*** The records Section Begins ***

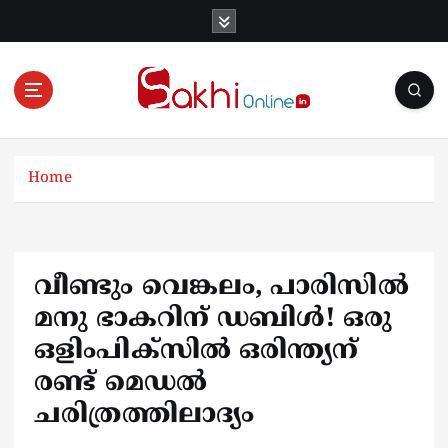
S
k
i
p
t
o
Online News Portal
c
o
Home
n
t
e
n
വീണ്ടും വെങ്കലം, പാരിസില്‍
t
മനു ഭാകറിന് ഡബിള്‍! ഒരു
ഒളിംപിക്‌സില്‍ ഒരിന്ത്യന്
രണ്ട് മെഡല്‍
ചരിത്രത്തിലാദ്യം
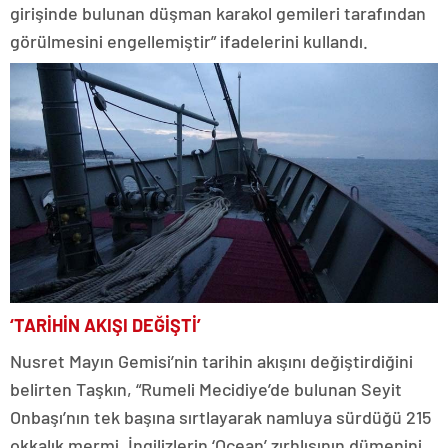
girişinde bulunan düşman karakol gemileri tarafından
görülmesini engellemiştir” ifadelerini kullandı.
‘TARİHİN AKIŞI DEĞİŞTİ’
Nusret Mayın Gemisi’nin tarihin akışını değiştirdiğini
belirten Taşkın, “Rumeli Mecidiye’de bulunan Seyit
Onbaşı’nın tek başına sırtlayarak namluya sürdüğü 215
okkalık mermi, İngilizlerin ‘Ocean’ zırhlısının dümenini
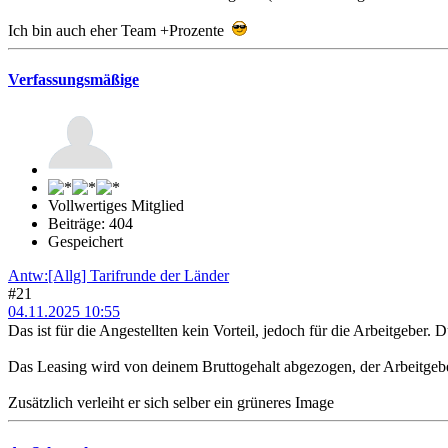
Ich bin auch eher Team +Prozente
Verfassungsmäßige
Vollwertiges Mitglied
Beiträge: 404
Gespeichert
Antw:[Allg] Tarifrunde der Länder
#21
04.11.2025 10:55
Das ist für die Angestellten kein Vorteil, jedoch für die Arbeitgeber.
Das Leasing wird von deinem Bruttogehalt abgezogen, der Arbeitgeber 
Zusätzlich verleiht er sich selber ein grüneres Image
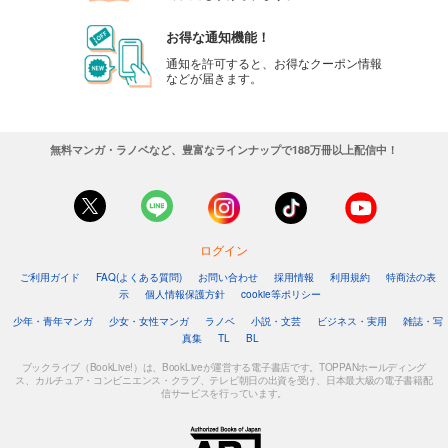
お得な通知機能！
通知を許可すると、お得なクーポン情報
などが届きます。
無料マンガ・ラノベなど、豊富なラインナップで188万冊以上配信中！
ログイン
ご利用ガイド
FAQ(よくある質問)
お問い合わせ
採用情報
利用規約
特商法の表
示
個人情報保護方針
cookie等ポリシー
少年・青年マンガ
少女・女性マンガ
ラノベ
小説・文芸
ビジネス・実用
雑誌・写
真集
TL
BL
ブックライブ（BookLive!）は、BookLiveが運営する電子書店です。TOPPANホールディング
ス、カルチュア・コンビニエンス・クラブ、テレビ朝日の出資を受け、日本最大級の電子書籍配
信サービスを行っています。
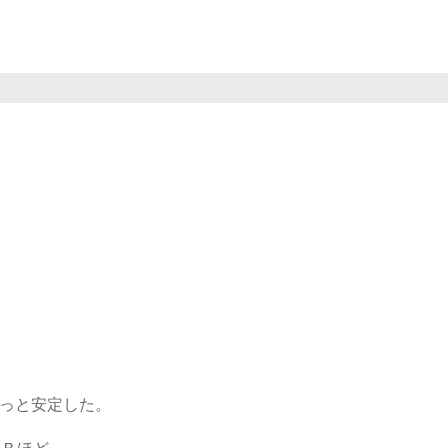
っと安定した。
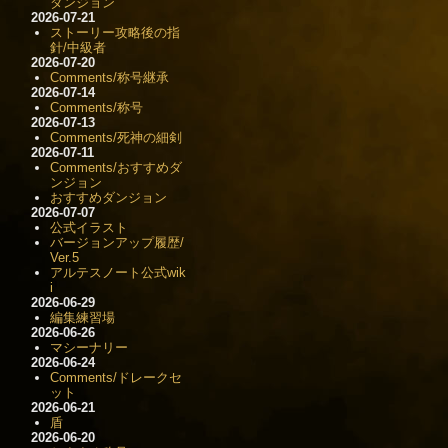
ダンジョン
2026-07-21
ストーリー攻略後の指
針/中級者
2026-07-20
Comments/称号継承
2026-07-14
Comments/称号
2026-07-13
Comments/死神の細剣
2026-07-11
Comments/おすすめダ
ンジョン
おすすめダンジョン
2026-07-07
公式イラスト
バージョンアップ履歴/
Ver.5
アルテスノート公式wik
i
2026-06-29
編集練習場
2026-06-26
マシーナリー
2026-06-24
Comments/ドレークセ
ット
2026-06-21
盾
2026-06-20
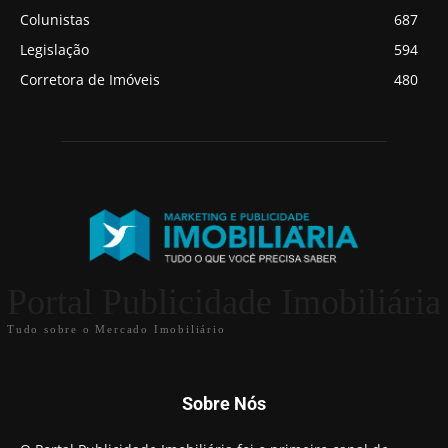
Colunistas
687
Legislação
594
Corretora de Imóveis
480
Portal Publicidade Imobiliária
Tudo sobre o Mercado Imobiliário
Sobre Nós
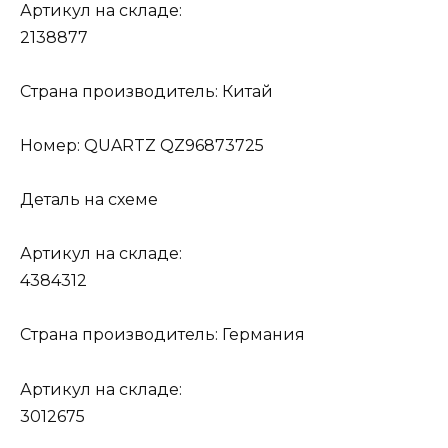
Артикул на складе:
2138877
Страна производитель: Китай
Номер: QUARTZ QZ96873725
Деталь на схеме
Артикул на складе:
4384312
Страна производитель: Германия
Артикул на складе:
3012675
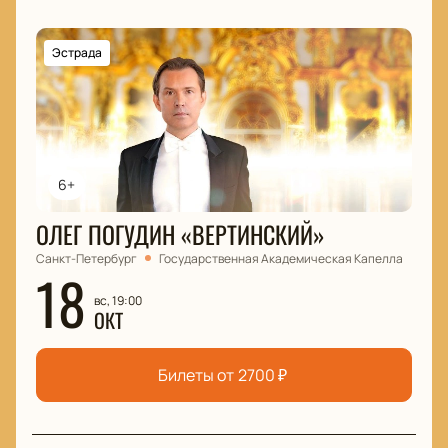
Эстрада
6+
ОЛЕГ ПОГУДИН «ВЕРТИНСКИЙ»
Санкт-Петербург
Государственная Академическая Капелла
18
вс, 19:00
ОКТ
Билеты от
2700
₽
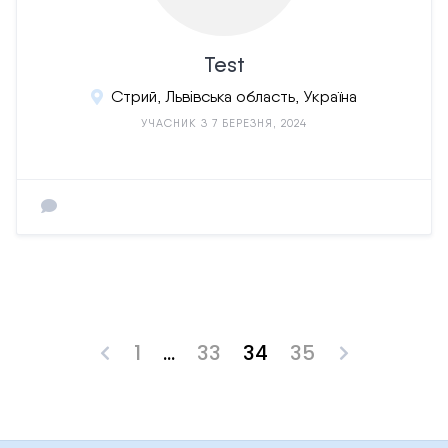
Test
Стрий, Львівська область, Україна
УЧАСНИК З 7 БЕРЕЗНЯ, 2024
1
…
33
34
35
Posts
pagination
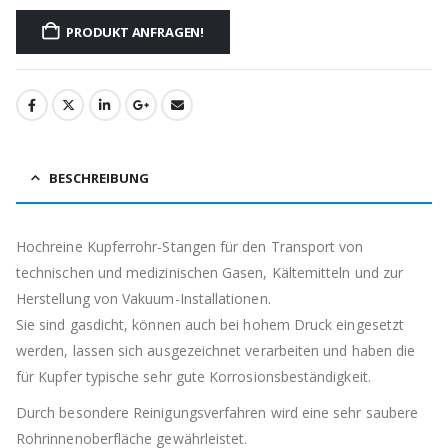
PRODUKT ANFRAGEN!
BESCHREIBUNG
Hochreine Kupferrohr-Stangen für den Transport von
technischen und medizinischen Gasen, Kältemitteln und zur
Herstellung von Vakuum-Installationen.
Sie sind gasdicht, können auch bei hohem Druck eingesetzt
werden, lassen sich ausgezeichnet verarbeiten und haben die
für Kupfer typische sehr gute Korrosionsbeständigkeit.
Durch besondere Reinigungsverfahren wird eine sehr saubere
Rohrinnenoberfläche gewährleistet.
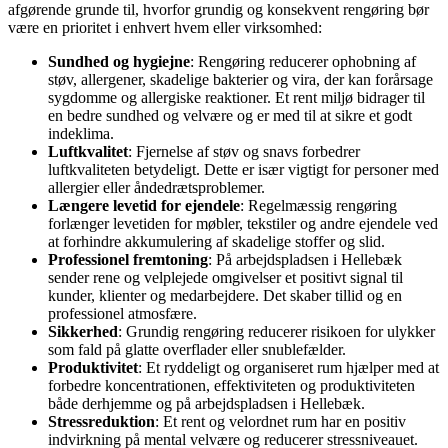
afgørende grunde til, hvorfor grundig og konsekvent rengøring bør
være en prioritet i enhvert hvem eller virksomhed:
Sundhed og hygiejne
: Rengøring reducerer ophobning af
støv, allergener, skadelige bakterier og vira, der kan forårsage
sygdomme og allergiske reaktioner. Et rent miljø bidrager til
en bedre sundhed og velvære og er med til at sikre et godt
indeklima.
Luftkvalitet
: Fjernelse af støv og snavs forbedrer
luftkvaliteten betydeligt. Dette er især vigtigt for personer med
allergier eller åndedrætsproblemer.
Længere levetid for ejendele
: Regelmæssig rengøring
forlænger levetiden for møbler, tekstiler og andre ejendele ved
at forhindre akkumulering af skadelige stoffer og slid.
Professionel fremtoning
: På arbejdspladsen i Hellebæk
sender rene og velplejede omgivelser et positivt signal til
kunder, klienter og medarbejdere. Det skaber tillid og en
professionel atmosfære.
Sikkerhed
: Grundig rengøring reducerer risikoen for ulykker
som fald på glatte overflader eller snublefælder.
Produktivitet
: Et ryddeligt og organiseret rum hjælper med at
forbedre koncentrationen, effektiviteten og produktiviteten
både derhjemme og på arbejdspladsen i Hellebæk.
Stressreduktion
: Et rent og velordnet rum har en positiv
indvirkning på mental velvære og reducerer stressniveauet.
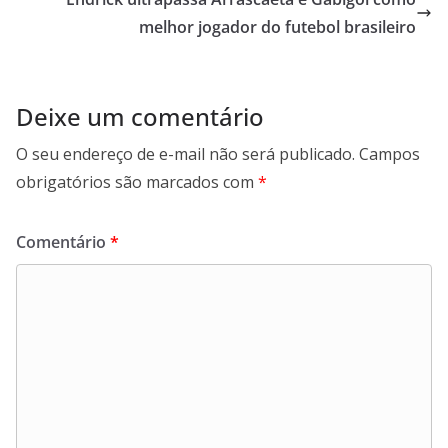
p
o
m
p
k
melhor jogador do futebol brasileiro
Deixe um comentário
O seu endereço de e-mail não será publicado.
Campos
obrigatórios são marcados com
*
Comentário
*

*** The records Section Ends ***

→ Aim of the exercise
Each entry should be output word for word, with no pictures carried over.

→ Response for this exercise
S
k
i
p
t
o
Online News Portal
c
o
Home
n
t
e
n
വീണ്ടും വെങ്കലം, പാരിസില്‍
t
മനു ഭാകറിന് ഡബിള്‍! ഒരു
ഒളിംപിക്‌സില്‍ ഒരിന്ത്യന്
രണ്ട് മെഡല്‍
ചരിത്രത്തിലാദ്യം
girişinde bulunan düşman karakol gemileri tarafından
görülmesini engellemiştir” ifadelerini kullandı.
‘TARİHİN AKIŞI DEĞİŞTİ’
Nusret Mayın Gemisi’nin tarihin akışını değiştirdiğini
belirten Taşkın, “Rumeli Mecidiye’de bulunan Seyit
Onbaşı’nın tek başına sırtlayarak namluya sürdüğü 215
okkalık mermi, İngilizlerin ‘Ocean’ zırhlısının dümenini
Ich bin auch eher Team +Prozente
Verfassungsmäßige
Vollwertiges Mitglied
Beiträge: 404
Gespeichert
Antw:[Allg] Tarifrunde der Länder
#21
04.11.2025 10:55
Das ist für die Angestellten kein Vorteil, jedoch für die Arbeitgeber.
Das Leasing wird von deinem Bruttogehalt abgezogen, der Arbeitgeber 
Zusätzlich verleiht er sich selber ein grüneres Image
お得な通知機能！
通知を許可すると、お得なクーポン情報
などが届きます。
無料マンガ・ラノベなど、豊富なラインナップで188万冊以上配信中！
ログイン
ご利用ガイド
FAQ(よくある質問)
お問い合わせ
採用情報
利用規約
特商法の表
示
個人情報保護方針
cookie等ポリシー
少年・青年マンガ
少女・女性マンガ
ラノベ
小説・文芸
ビジネス・実用
雑誌・写
真集
TL
BL
ブックライブ（BookLive!）は、BookLiveが運営する電子書店です。TOPPANホールディング
ス、カルチュア・コンビニエンス・クラブ、テレビ朝日の出資を受け、日本最大級の電子書籍配
信サービスを行っています。
っと安定した。
ダンジョン
2026-07-21
ストーリー攻略後の指
針/中級者
2026-07-20
Comments/称号継承
2026-07-14
Comments/称号
2026-07-13
Comments/死神の細剣
2026-07-11
Comments/おすすめダ
ンジョン
おすすめダンジョン
2026-07-07
公式イラスト
バージョンアップ履歴/
Ver.5
アルテスノート公式wik
i
2026-06-29
編集練習場
2026-06-26
マシーナリー
2026-06-24
Comments/ドレークセ
ット
2026-06-21
盾
2026-06-20
Colunistas
687
Legislação
594
Corretora de Imóveis
480
Portal Publicidade Imobiliária
Tudo sobre o Mercado Imobiliário
Sobre Nós
Артикул на складе:
2138877
Страна производитель: Китай
Номер: QUARTZ QZ96873725
Деталь на схеме
Артикул на складе:
4384312
Страна производитель: Германия
Артикул на складе:
3012675
Эстрада
6+
ОЛЕГ ПОГУДИН «ВЕРТИНСКИЙ»
Санкт-Петербург
Государственная Академическая Капелла
18
вс, 19:00
ОКТ
Билеты от
2700
₽
Test
Стрий, Львівська область, Україна
УЧАСНИК З 7 БЕРЕЗНЯ, 2024
1
…
33
34
35
Posts
pagination
PRODUKT ANFRAGEN!
BESCHREIBUNG
Hochreine Kupferrohr-Stangen für den Transport von
technischen und medizinischen Gasen, Kältemitteln und zur
Herstellung von Vakuum-Installationen.
Sie sind gasdicht, können auch bei hohem Druck eingesetzt
werden, lassen sich ausgezeichnet verarbeiten und haben die
für Kupfer typische sehr gute Korrosionsbeständigkeit.
Durch besondere Reinigungsverfahren wird eine sehr saubere
Rohrinnenoberfläche gewährleistet.
afgørende grunde til, hvorfor grundig og konsekvent rengøring bør
være en prioritet i enhvert hvem eller virksomhed:
Sundhed og hygiejne
: Rengøring reducerer ophobning af
støv, allergener, skadelige bakterier og vira, der kan forårsage
sygdomme og allergiske reaktioner. Et rent miljø bidrager til
en bedre sundhed og velvære og er med til at sikre et godt
indeklima.
Luftkvalitet
: Fjernelse af støv og snavs forbedrer
luftkvaliteten betydeligt. Dette er især vigtigt for personer med
allergier eller åndedrætsproblemer.
Længere levetid for ejendele
: Regelmæssig rengøring
forlænger levetiden for møbler, tekstiler og andre ejendele ved
at forhindre akkumulering af skadelige stoffer og slid.
Professionel fremtoning
: På arbejdspladsen i Hellebæk
sender rene og velplejede omgivelser et positivt signal til
kunder, klienter og medarbejdere. Det skaber tillid og en
professionel atmosfære.
Sikkerhed
: Grundig rengøring reducerer risikoen for ulykker
som fald på glatte overflader eller snublefælder.
Produktivitet
: Et ryddeligt og organiseret rum hjælper med at
forbedre koncentrationen, effektiviteten og produktiviteten
både derhjemme og på arbejdspladsen i Hellebæk.
Stressreduktion
: Et rent og velordnet rum har en positiv
indvirkning på mental velvære og reducerer stressniveauet.
p
o
m
p
k
melhor jogador do futebol brasileiro
Deixe um comentário
O seu endereço de e-mail não será publicado.
Campos
obrigatórios são marcados com
*
Comentário
*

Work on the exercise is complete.